Mussolini menziona sempre cittadini germanici e allogeni tedeschi, ma non compare mai “allogeni ladini”. Tale questione provocò molte polemiche nel governo italiano, mentre per i tedeschi il fatto di includere anche i ladini era coerente con il loro scopo di ottenere un ampio plebiscito.

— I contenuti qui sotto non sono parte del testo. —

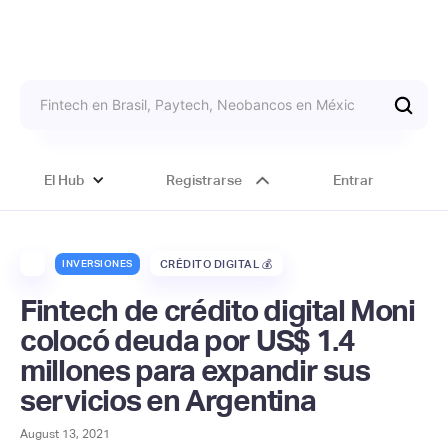
El Hub
Registrarse
Entrar
INVERSIONES
CRÉDITO DIGITAL 💰
Fintech de crédito digital Moni
colocó deuda por US$ 1.4
millones para expandir sus
servicios en Argentina
August 13, 2021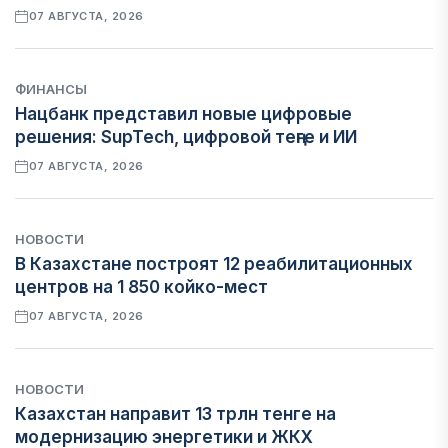
07 АВГУСТА, 2026
ФИНАНСЫ
Нацбанк представил новые цифровые
решения: SupTech, цифровой теңге и ИИ
07 АВГУСТА, 2026
НОВОСТИ
В Казахстане построят 12 реабилитационных
центров на 1 850 койко-мест
07 АВГУСТА, 2026
НОВОСТИ
Казахстан направит 13 трлн тенге на
модернизацию энергетики и ЖКХ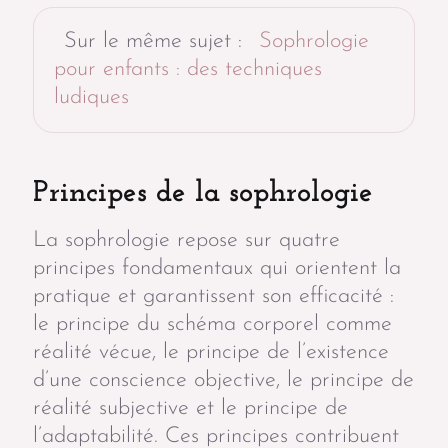
Sur le même sujet :
Sophrologie
pour enfants : des techniques
ludiques
Principes de la sophrologie
La sophrologie repose sur quatre
principes fondamentaux qui orientent la
pratique et garantissent son efficacité :
le principe du schéma corporel comme
réalité vécue, le principe de l’existence
d’une conscience objective, le principe de
réalité subjective et le principe de
l’adaptabilité. Ces principes contribuent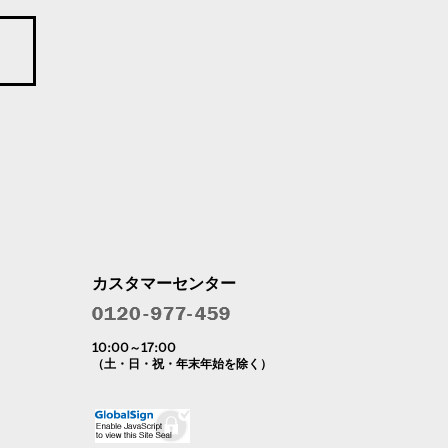
カスタマーセンター
10:00～17:00
（土・日・祝・年末年始を除く）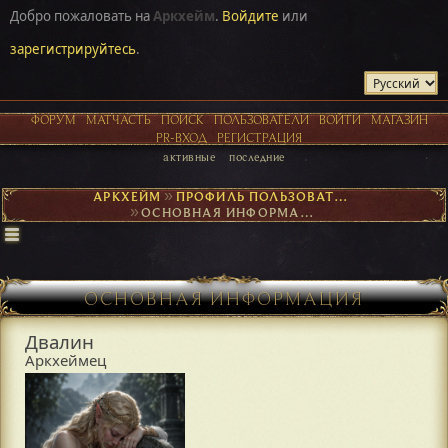
Добро пожаловать на
Аркхейм
.
Войдите
или
зарегистрируйтесь
.
ФОРУМ
МАТЧАСТЬ
ПОИСК
ПОЛЬЗОВАТЕЛИ
ВОЙТИ
МАГАЗИН
PR-ВХОД
РЕГИСТРАЦИЯ
активные
последние
АРКХЕЙМ
►
ПРОФИЛЬ ПОЛЬЗОВАТЕЛЯ ДВАЛИН
►
ОСНОВНАЯ ИНФОРМАЦИЯ
ОСНОВНАЯ ИНФОРМАЦИЯ
Двалин
Аркхеймец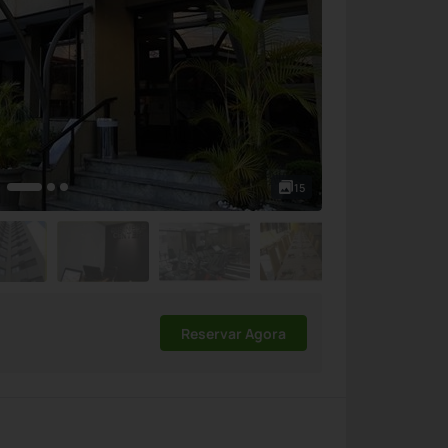
15
Reservar Agora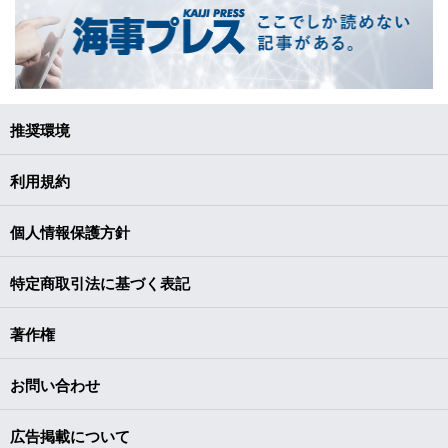
推奨環境
利用規約
個人情報保護方針
特定商取引法に基づく表記
著作権
お問い合わせ
広告掲載について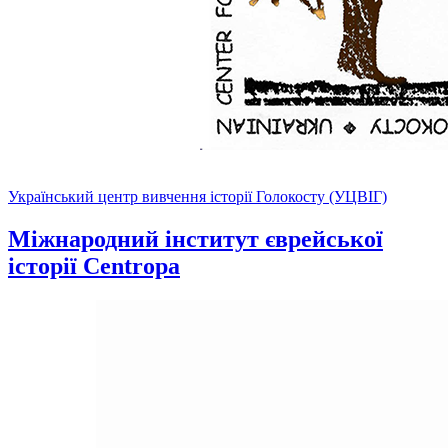
Український центр вивчення історії Голокосту (УЦВІГ)
Міжнародний інститут єврейської
історії Centropa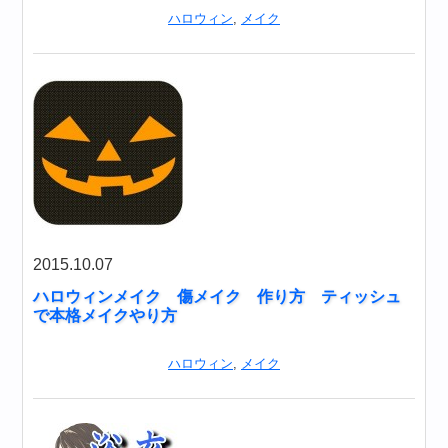
ハロウィン
,
メイク
2015.10.07
ハロウィンメイク 傷メイク 作り方 ティッシュ
で本格メイクやり方
ハロウィン
,
メイク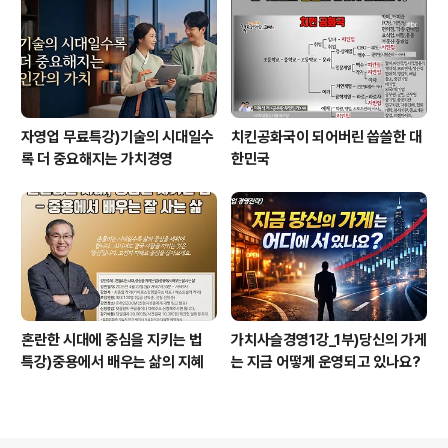
자영업 무료특강)기술의 시대일수
치킨공화국이 되어버린 씁쓸한 대
록 더 중요해지는 가치경영
한민국
혼란한 시대에 중심을 지키는 법
가치사슬경영1강_1부)당신의 가게
특강)중용에서 배우는 삶의 지혜
는 지금 어떻게 운영되고 있나요?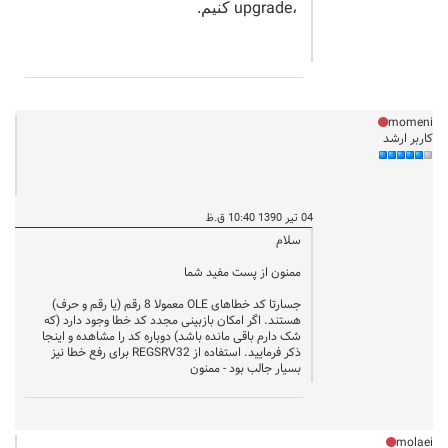
upgrade
،
کنیم.
momeni
کاربر ارشد
04 تیر 1390 10:40 ق.ظ
سلام
ممنون از پست مفید شما
جسارتا کد خطاهای OLE معمولا 8 رقم (یا رقم و حرف)
هستند. اگر امکان بازبینی مجدد کد خطا وجود دارد (که
شک دارم باقی مانده باشد) دوباره کد را مشاهده و اینجا
ذکر فرمایید. استفاده از REGSRV32 برای رفع خطا نیز
بسیار جالب بود - ممنون
molaei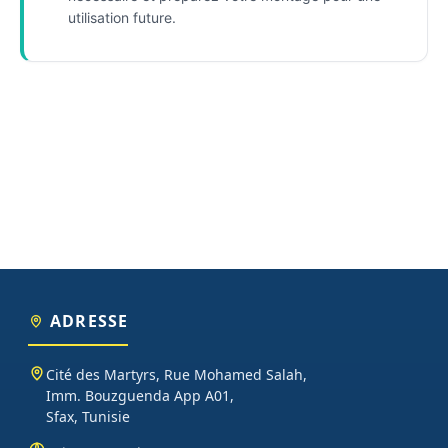
utilisation future.
ADRESSE
Cité des Martyrs, Rue Mohamed Salah,
Imm. Bouzguenda App A01,
Sfax, Tunisie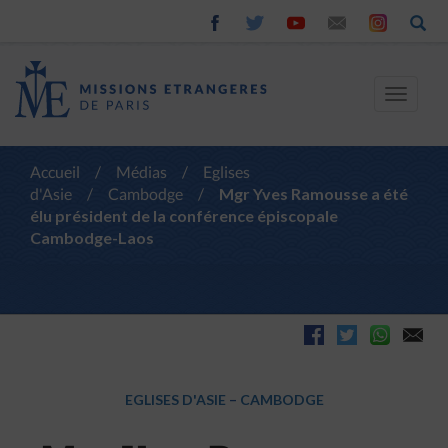
Toggle
navigat
Accueil
/
Médias
/
Eglises
d'Asie
/
Cambodge
/
Mgr Yves Ramousse a été
élu président de la conférence épiscopale
Cambodge-Laos
EGLISES D'ASIE
–
CAMBODGE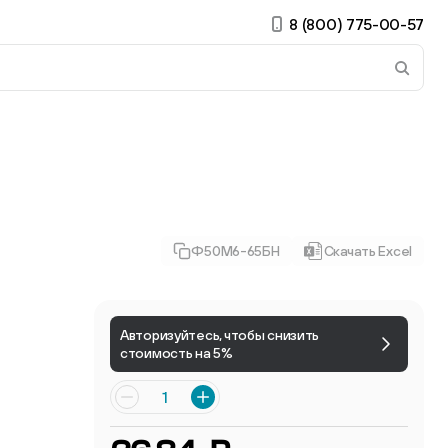
8 (800) 775-00-57
 страницу. Если у вас устройство с тачскрином, использ
Ф50М6-65БН
Скачать Excel
ирные
Авторизуйтесь, чтобы снизить
стоимость на 5%
Есть учётная запись?
Войти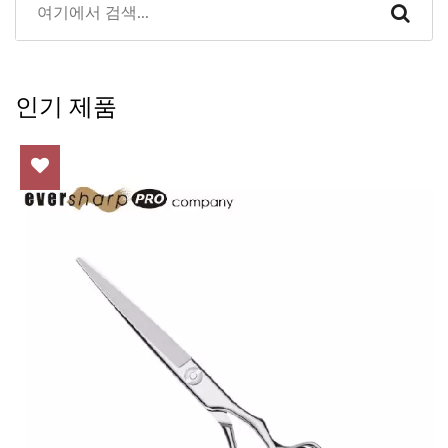
인기 제품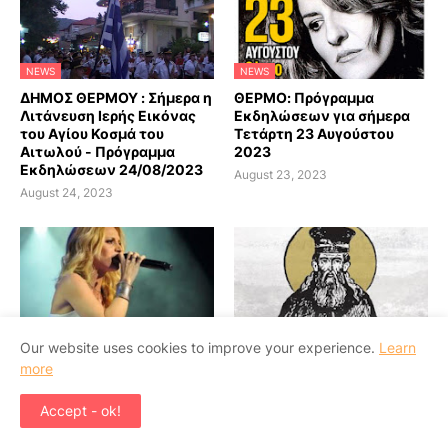
NEWS
NEWS
ΔΗΜΟΣ ΘΕΡΜΟΥ : Σήμερα η
ΘΕΡΜΟ: Πρόγραμμα
Λιτάνευση Ιερής Εικόνας
Εκδηλώσεων για σήμερα
του Αγίου Κοσμά του
Τετάρτη 23 Αυγούστου
Αιτωλού - Πρόγραμμα
2023
Εκδηλώσεων 24/08/2023
August 23, 2023
August 24, 2023
NEWS
NEWS
Our website uses cookies to improve your experience.
Learn
ΘΕΡΜΟ: Σήμερα η συναυλία
ΘΕΡΜΟ: Πρόγραμμα
more
με την Πέγκυ Ζήνα -
Εκδηλώσεων για σήμερα
Πρόγραμμα Εκδηλώσεων
Δευτέρα 21 Αυγούστου
Accept - ok!
22/08/2023
2023
August 22, 2023
August 21, 2023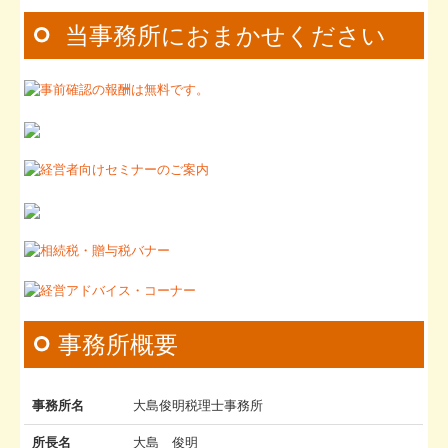
TKCシステムQ&A
お問合せ
経営革新等支援機関とは
相談は気軽に大島俊明税理士事務所へ
経営改善オンデマンド講座
1.毎月会計専門家が貴社に出向きます。2. わかりやすく貴社の経
経営改善計画の策定支援
営成績を解説します。3.正しい決算と営業報告書作成のお手伝い
をします。4. e-Tax 電子申告・電子納税を支援します。5.建設業
すべてお任せが良いという方
許可等官公庁への書類作成・提出を代行します。
円満な相続・事業承継を支援
当事務所におまかせください
会計ソフト(FX2)の導入
創業の夢をお手伝いします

E’ doveroso far notare che il regime fascista solo in un secondo momento decise di porre fine al disorientamento generale, per evitare un esodo troppo massiccio dall’ Alto Adige verso il Reich; tuttavia l’ iniziativa non fu molto utile e per di più giocò a sfavore il fatto che era stata presentata in ritardo. Il 17 novembre 1939 la Presidenza del Consiglio dei ministri presentò una documentazione dal titolo “Chiarimenti alle

norme per il rimpatrio dei cittadini germanici e per l’ emigrazione di allogeni tedeschi dall’ Alto Adige in

Germania”, le quali, come vedremo in seguito, toccheranno aspetti riguardanti la libertà di optare senza condizionamenti o pressioni esterne. La realtà fu ben diversa e pochi vennero a conoscenza di tali chiarimenti. I ladini furono senza dubbio il gruppo che più si trovò disorientato di fronte alla scelta di opzione: l’ alternativa era, come abbiamo visto, tra “tedesco o italiano”. Se per i sudtirolesi era ( in linea teorica, si badi bene ) relativamente scontato quale scegliere, i ladini, non riconosciuti né come popolo né come minoranza, si videro di fronte alla scelta radicale tra due macrogruppi etno-linguistici, nessuno dei quali li rappresentava pienamente.